Dutch International Bank: If “Liberation Day tariffs"Re-implementation, foreign exchange will become the most sensitive asset class

The US dollar continues to decline slightly in a low volatility. Regarding volatility, it is worth noting that the trading volatility levels of stocks and bonds have fallen more significantly than foreign exchange. In the next few months, the implied volatility of the euro/dollar and USD/JPY will remain above 8% and 10% respectively, probably because the market believes that if some "liberation day tariffs" are re-implemented in July, foreign exchange will become the most sensitive asset class. It is reported that the EU is ready to accept that most of its exports to the United States will be imposed on 10% tariffs, and Washington seems to be trying to go to Japan. Pressure to open the U.S. rice export market.
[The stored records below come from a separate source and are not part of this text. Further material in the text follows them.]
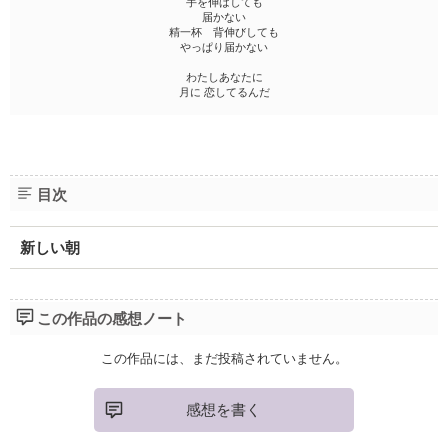
手を伸ばしても
届かない
精一杯 背伸びしても
やっぱり届かない
わたしあなたに
月に 恋してるんだ
目次
新しい朝
この作品の感想ノート
この作品には、まだ投稿されていません。
感想を書く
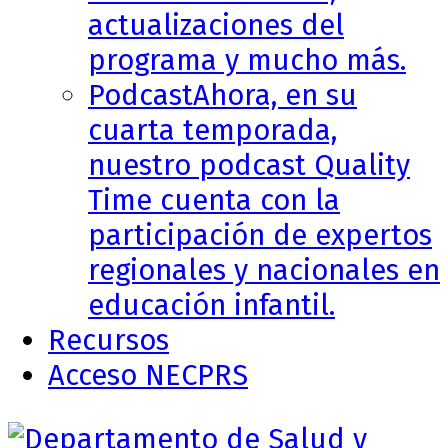
actualizaciones del
programa y mucho más.
Podcast
Ahora, en su
cuarta temporada,
nuestro podcast Quality
Time cuenta con la
participación de expertos
regionales y nacionales en
educación infantil.
Recursos
Acceso NECPRS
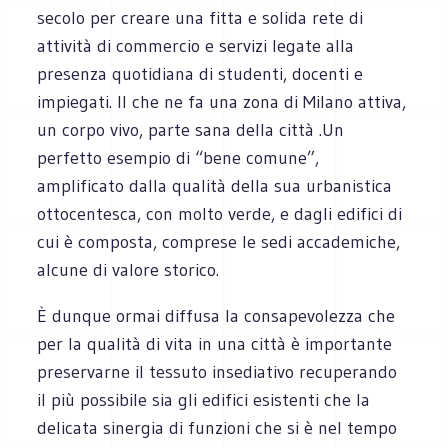
secolo per creare una fitta e solida rete di
attività di commercio e servizi legate alla
presenza quotidiana di studenti, docenti e
impiegati. Il che ne fa una zona di Milano attiva,
un corpo vivo, parte sana della città .Un
perfetto esempio di “bene comune”,
amplificato dalla qualità della sua urbanistica
ottocentesca, con molto verde, e dagli edifici di
cui è composta, comprese le sedi accademiche,
alcune di valore storico.
È dunque ormai diffusa la consapevolezza che
per la qualità di vita in una città è importante
preservarne il tessuto insediativo recuperando
il più possibile sia gli edifici esistenti che la
delicata sinergia di funzioni che si è nel tempo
This may explain why the U.S. dollar/yen leads the dollar to fall overnight.

The tax reform bill on President Trump’s passing in Congress and its impact on U.S. fiscal situation was not seen as a major market driver this week. U.S. long-term Treasury yields remain sluggish, and the spreads between Treasury bonds and swaps remain stable. Perhaps more news about weak demand for Treasury bond auctions and rising inflation, or concerns about the president’s appointment of dovish people to replace Fed Chairman Powell, to make Treasury bonds a focus of the financial market again.